Be specific, relate a specific contract with facts and figures.
5. How many people did you supervise at your old job?
Be specific, the more the better.
6. Do you like to work more with actions than words?
Be honest but positive;
7. In your current or previous job, what characteristics did you like best? Less so?
Summarise your answer in terms of what the new job can offer you.
8. In your current or previous job, what were/are your 5 most important achievements?
You can refer to the main achievements mentioned in your CV.
9. What was the previous company’s policy on alcohol consumption on board ship? Have you encountered any problems with alcohol consumption?

Your Working Style and Habits

1. If I were to talk to your former boss/commander, what would he/she say are your strengths/weaknesses?
Focus on skills: don’t focus on weaknesses; it is always safer to identify a lack of quality or experience as a flaw than a personal characteristic.
There may be many qualities you can mention, but make sure you have prepared an example/story to support your answer. If you have already prepared a cover letter, you can simply list the attributes there and demonstrate them with handy references.
2. Tell me about a problem you had with a boss.
Never mention a conflict with a boss. Try to think about it and then say it wasn’t the case.
3. Can you work to deadlines, under pressure, etc.?
Yes. Simply put, it’s a way of life aboard a maritime officer.
You can say you work even better in some stressful situations.
4. In your current job, what problems have you identified that were initially overlooked?
Be concise and don’t forget to say how you solved the problems.
5. Don’t you think you would be better off in a bigger ship/different field?
Depends on the job/ship, explain briefly;
Repeat how your previous experience is suitable for the position you are applying for in the company.
6. How do you solve problems in a team/crew?
First, discuss problems in private and tactfully.
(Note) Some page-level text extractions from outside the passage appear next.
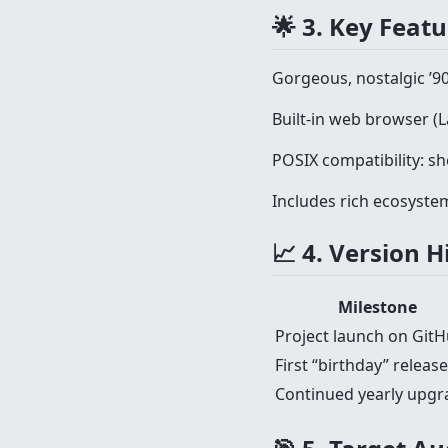
🌟 3. Key Feat
Gorgeous, nostalgic ’9
Built-in web browser (
POSIX compatibility: she
Includes rich ecosystem:
📈 4. Version 
Milestone
Project launch on Git
First “birthday” release
Continued yearly upgr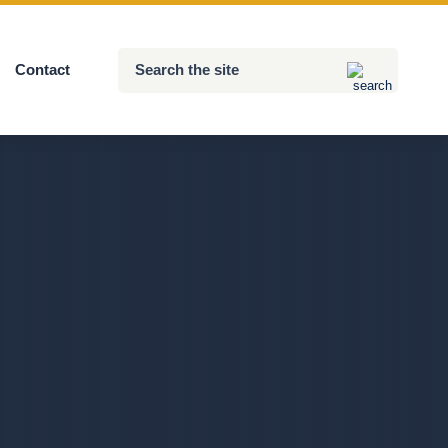
Search
Contact
Submit
the
site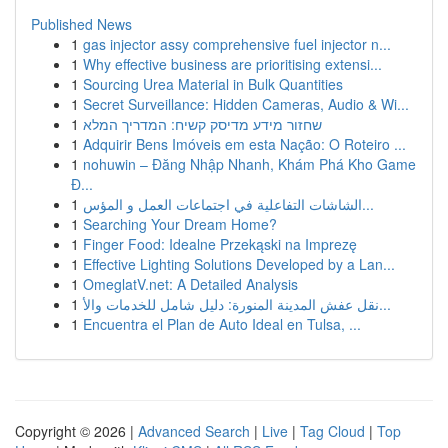
Published News
1
gas injector assy comprehensive fuel injector n...
1
Why effective business are prioritising extensi...
1
Sourcing Urea Material in Bulk Quantities
1
Secret Surveillance: Hidden Cameras, Audio & Wi...
1
שחזור מידע מדיסק קשיח: המדריך המלא
1
Adquirir Bens Imóveis em esta Nação: O Roteiro ...
1
nohuwin – Đăng Nhập Nhanh, Khám Phá Kho Game
Đ...
1
الشاشات التفاعلية في اجتماعات العمل و المؤس...
1
Searching Your Dream Home?
1
Finger Food: Idealne Przekąski na Imprezę
1
Effective Lighting Solutions Developed by a Lan...
1
OmeglatV.net: A Detailed Analysis
1
نقل عفش المدينة المنورة: دليل شامل للخدمات والأ...
1
Encuentra el Plan de Auto Ideal en Tulsa, ...
Copyright © 2026 |
Advanced Search
|
Live
|
Tag Cloud
|
Top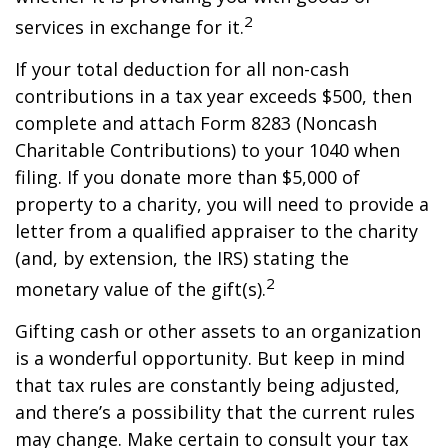
2
services in exchange for it.
If your total deduction for all non-cash
contributions in a tax year exceeds $500, then
complete and attach Form 8283 (Noncash
Charitable Contributions) to your 1040 when
filing. If you donate more than $5,000 of
property to a charity, you will need to provide a
letter from a qualified appraiser to the charity
(and, by extension, the IRS) stating the
2
monetary value of the gift(s).
Gifting cash or other assets to an organization
is a wonderful opportunity. But keep in mind
that tax rules are constantly being adjusted,
and there’s a possibility that the current rules
may change. Make certain to consult your tax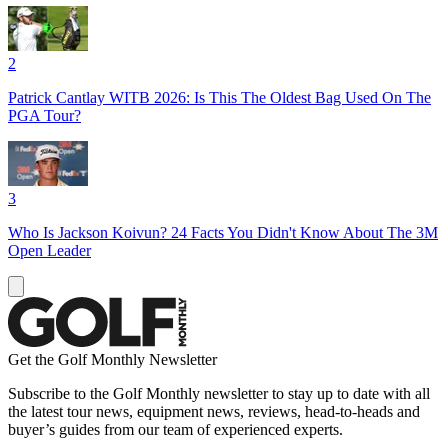
2
Patrick Cantlay WITB 2026: Is This The Oldest Bag Used On The
PGA Tour?
3
Who Is Jackson Koivun? 24 Facts You Didn't Know About The 3M
Open Leader
Get the Golf Monthly Newsletter
Subscribe to the Golf Monthly newsletter to stay up to date with all
the latest tour news, equipment news, reviews, head-to-heads and
buyer’s guides from our team of experienced experts.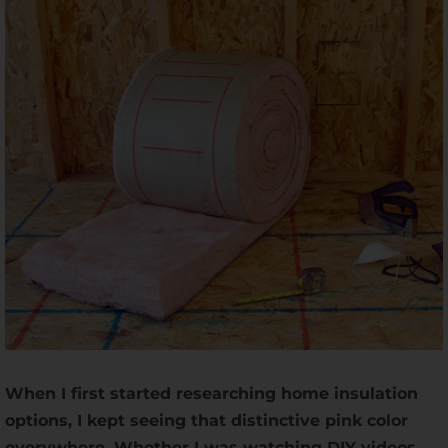
When I first started researching home insulation
options, I kept seeing that distinctive pink color
everywhere. Whether I was watching DIY videos,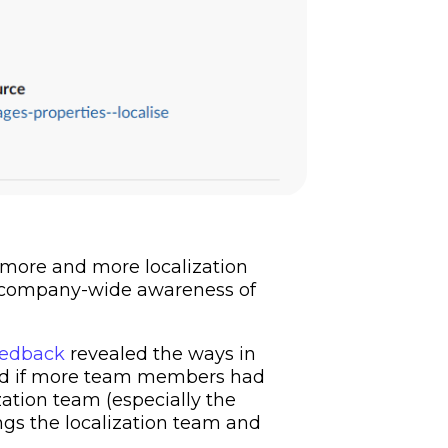
 more and more localization
g company-wide awareness of
eedback
revealed the ways in
zed if more team members had
ization team (especially the
ings the localization team and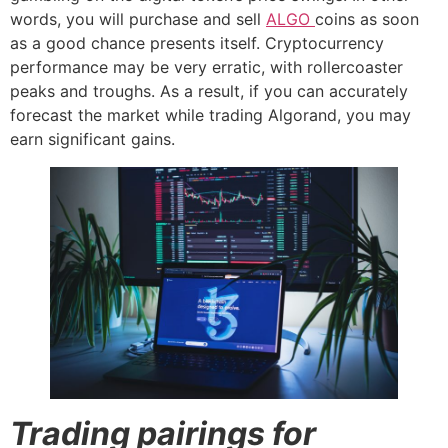
words, you will purchase and sell
ALGO
coins as soon
as a good chance presents itself. Cryptocurrency
performance may be very erratic, with rollercoaster
peaks and troughs. As a result, if you can accurately
forecast the market while trading Algorand, you may
earn significant gains.
Trading pairings for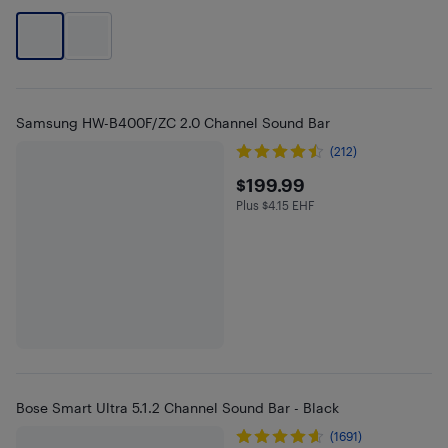
Samsung HW-B400F/ZC 2.0 Channel Sound Bar
(212)
$199.99
$199.99
Plus $4.15 EHF
Plus $4.15 in EHF
Bose Smart Ultra 5.1.2 Channel Sound Bar - Black
(1691)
If the problem is not resolved, then action must be taken, which could mean removing/sending a team/crew member back home.
7. What was the hardest decision you had to make?
Try to summarise the answer in terms of the future job situation;
Do not mention the situation where you had to choose between a redhead and a brunette in the first port (you are at a job interview !!!!) or wear a red or blue tie to the interview.
8. What is the most stressful operation for you and the crew on board?
9. Should the skipper be liked or feared by the crew?
10. What has been the biggest risk you have ever taken?

Salary Questions

1. What is more important to you, work or pay?
You can say something like: “No, no: Both are important because everyone needs money to survive, but job satisfaction is a major part of life.
2. What salary do you want?
Answer with a question, e.g. What is the salary of a similar position in your company?
If they don’t answer, give a figure (about how much you think you deserve).
3. How much would you expect if we offered you this job?
Be careful; the market value of the job could be the key answer, e.g. “I understand that a job like the one you are offering is worth about … … … …”.
4. What kind of salary do you deserve?
If you have something in mind … don’t hesitate. The interviewer insists;
Try to turn the answer and the question into a strong point. “I’m the kind of person who likes a challenge and gets involved. Some people see this as a delay, but I’m sure it can be seen as a strength because I want to make sure everything is done right.”


1. Do you have any questions you would like to ask me?
Be prepared with questions whose answers you didn’t find on the company website. Ask questions that show your interest.
It is good to be prepared to answer health-related questions, more technical questions related to your qualifications or current job, plus other information you have included on your resume.